RTS: M41, Shepherds Bush, July ’96

 

Repair the Streets – The Taking of the M41

 

Billed as a “Festival Of Resistance” and “the only ‘party’ worth having”, London Reclaim The Streets third street party lived up to its promises. At its height upwards of eight thousand people occupied the M41 near Shepherds Bush transforming the country’s smallest motorway into the ‘biggest, freest, most spectacular street party yet!’

 

Thousands of partygoers had gathered at Broadgate near Liverpool Street only minutes past the 12 noon meeting time on Saturday 13th July. Leaflets were distributed asking people to “follow those with pink armbands” and to “expect the unexpected”. At 12.30pm word spread that it was time to go and a three hundred strong Critical Mass set off, while the main group, aided by undercover organisers, moved underground to the westbound Central Line. Fourteen stops and six packed tube trains later the crowd emerged at Shepherds Bush, where the police, until this point content with surveillance, blocked off the entrance to the M41 roundabout. Some people, unsure if this was the actual site, began partying here.

 

 

At the opposite end of the motorway the blockade crew, aware that people had arrived, decided to go for it.

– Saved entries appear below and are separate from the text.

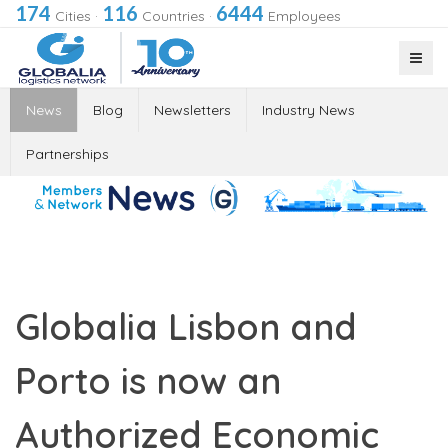
174
116
6444
Cities
·
Countries
·
Employees
News
Blog
Newsletters
Industry News
Partnerships
Globalia Lisbon and
Porto is now an
Authorized Economic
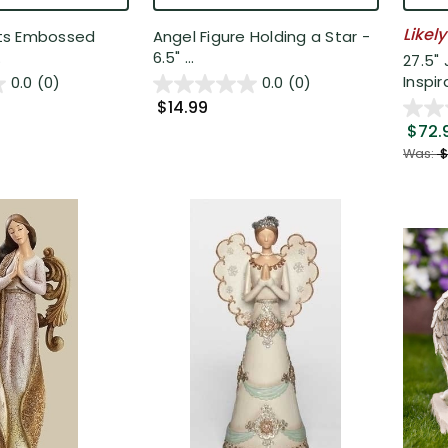
Likely
ints Embossed
Angel Figure Holding a Star -
.
6.5" ...
27.5"
Inspir
0.0
(0)
0.0
(0)
$14.99
$72.
Was:
$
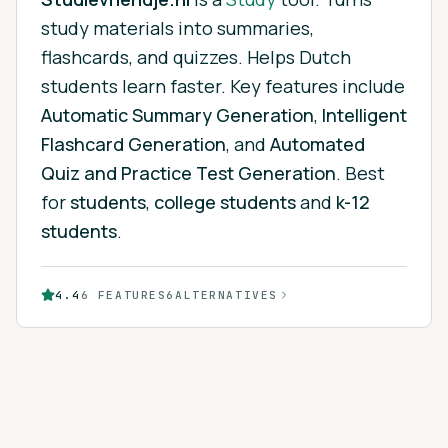
study materials into summaries,
flashcards, and quizzes. Helps Dutch
students learn faster.
Key features include
Automatic Summary Generation
,
Intelligent
Flashcard Generation
, and
Automated
Quiz and Practice Test Generation
.
Best
for
students
,
college students
and
k-12
students
.
4.4
6
FEATURES
6
ALTERNATIVES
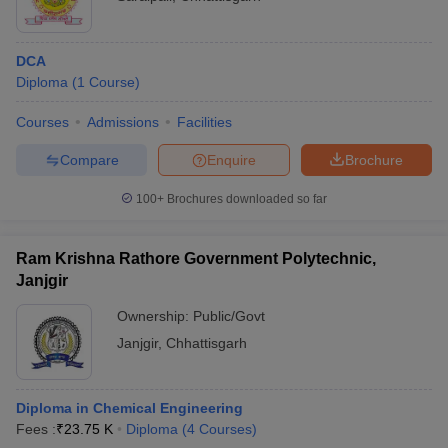
DCA
Diploma
(
1
Course
)
Courses
Admissions
Facilities
Compare
Enquire
Brochure
100+
Brochures downloaded so far
Ram Krishna Rathore Government Polytechnic,
Janjgir
Ownership:
Public/Govt
Janjgir
,
Chhattisgarh
Diploma in Chemical Engineering
Fees :
₹
23.75 K
Diploma
(
4
Courses
)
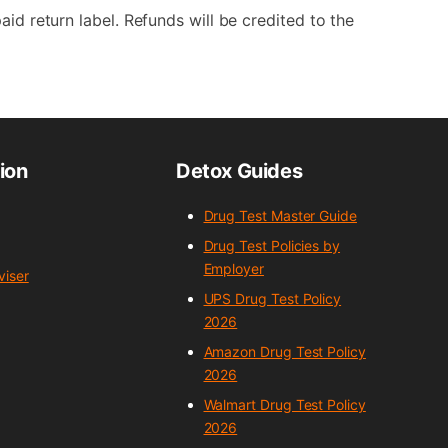
aid return label. Refunds will be credited to the
ion
Detox Guides
Drug Test Master Guide
Drug Test Policies by
Employer
iser
UPS Drug Test Policy
2026
Amazon Drug Test Policy
2026
Walmart Drug Test Policy
2026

Outmanoeuvring police spotters they made it onto the road. Two cars were theatrically crashed to block the road and three tripods were erected across the southbound carriageway. At the foot of the convoy two sound system vehicles drove on, chased by dozens of police on foot. In what was possibly the scariest moment of the day, the vehicles were surrounded on an empty motorway. The drivers were pulled out and arrested by smug police officers, certain that they had stopped the party.

 

 

But the police had under-estimated the creativity of the crowd. Hearing that the road had been taken people began finding alternative ways onto it. Like a river breaking through a dam, the trickle grew into a flood. One large group walked far around the police line, coming up from behind and simply running past it onto the street! Others found ways through back streets and climbed onto the road further up.

 

At the blockade, those not already arrested had clambered onto the sound system trucks and witnessed the amazing sight of thousands of people running up the motorway towards them. Police faces dropped quickly and as the crowd neared they began backing off. The arm-twisted, quick-cuffed arrestees, on a nod from a sergeant were swiftly de-arrested (de-arrest of the year perhaps?) and the vehicles were soon swarmed with partygoers. The sides of the lorries were opened and the sound systems kicked off. The people roared. The party was on!

 

 

Dig For Victory!
Climbers hung enormous banners the breadth of the motorway. A huge sun, colourful murals; while others proclaimed ‘Destroy Power!’ ‘Support the Tubeworker’s and ‘The society that abolishes adventure, makes its own abolition the only adventure’

 

A struggle ensued when police tried to stop other decorations and equipment being brought in from a nearby estate. One van containing the p.a. rig for live bands was impounded, but once again, faced with an active crowd, the authority of the police dissolved. They retreated and in came carpets, armchairs – a complete living room! A tonne of sand was laid on the tarmac and stalls set up on the hard shoulder. Three thirty foot ‘pantomime dames’ glided through the party throwing confetti.

 

Food stalls gave away free stew and sandwiches; graffiti artists added colour to the tarmac; poets ranted from the railings; acoustic bands played and strolling players performed. The tripod sitters, isolated by a police line from the party, negotiated their inclusion and joined the mass of people. The police retreated to the ends of the road settling for re-directing traffic and arguing amongst themselves.

 

 

Beneath the giant skirt of one panto dame de-constructionists set to work. Using a pneumatic drill in time to the techno music, the tarmac of the road was repetitively attacked, until large craters littered the fast lane (Enthusiasts were later seen comparing ‘chunks’ of motorway!). The lunar landscape was then ‘naturalised’ by the planting of sapling trees rescued from the path of the M11 link road.

 

As the sun set on an extraordinary day fires were lit on the road, litter was collected and the banners removed. The sound systems announced another free party elsewhere in London, then at 11pm the music went off, and the trucks drove off to the cheers of a grateful crowd.

 

For nearly ten hours the M41 vibrated, not to the repetitive roar of the car system, but to a human uprising; the living sound of a festival, and as one activist put it to a disgruntled copper, ‘Think yourself lucky, we could have gone anywhere: Buckingham Palace, Downing Street, thousands of people climbing up Parliament.’

 

And, as another said, ‘Today we are only practising. Tomorrow’ anything is possible!’.
Contact London Reclaim the Streets: 0171 281 4621.
On the morning of Friday 2nd August, the Reclaim the Streets office and one persons private home were raided by police, who seized computers as well as various personal effects. One person was charged with conspiracy to cause criminal damage to the M41. All charges later dropped – due to lack of evidence!